English subtitles

← The 3 Vs - Volume - Intro to Hadoop and MapReduce

Get Embed Code
2 Languages

Showing Revision 4 created 05/25/2016 by Udacity Robot.

  1. When you read or talk about big data, you often
  2. hear people say the three Vs. Volume refers to the size
  3. of the data you're dealing with. Variety refers to the
  4. fact that the data is often coming from a lot of
  5. different sources and different formats. And velocity refers to the
  6. speed at which it's being generated, and the speed at which
  7. it needs to be made available for processing. So let's look
  8. in more detail at each of these. Let's start with volume.
  9. The price to store data has dropped incredibly
  10. over the last 60 years. In 1980, the cost
  11. per gigabyte was several hundred thousand dollars. In
  12. 2013, it's merely $0.10. Although it's worth saying, to
  13. actually store the data reliably. You're going to
  14. end up paying more than that. That's particularly the
  15. case with more traditional storage devices such as storage
  16. area networks, or SANS, which can be extremely expensive.
  17. The high cost of reliable storage puts a cap on
  18. the amount of data companies can practically store. At some
  19. point they say, okay, it's too expensive to store all
  20. that data. And I'm not doing anything with it. Let's just
  21. store the critical stuff, like my actual sales.

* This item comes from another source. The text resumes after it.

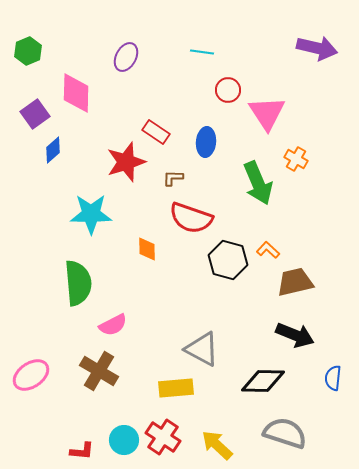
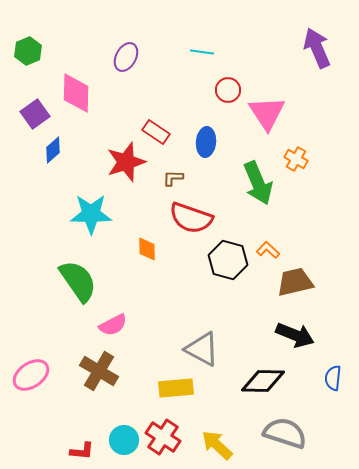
purple arrow: rotated 126 degrees counterclockwise
green semicircle: moved 2 px up; rotated 30 degrees counterclockwise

But it
  22. turns out, as you'll see, that the data you're currently
  23. throwing away can be incredibly useful. What we need is
  24. a cheaper way to store it reliably. And of course storing
  25. the data is only part of the equation. You also need to be able
  26. read and process it efficiently. Storing a terabyte of data on a SAN, is
  27. not that hard. But streaming the data from the SAN across the network to
  28. say, some central processor, can take a
  29. long time and processing can be extremely slow.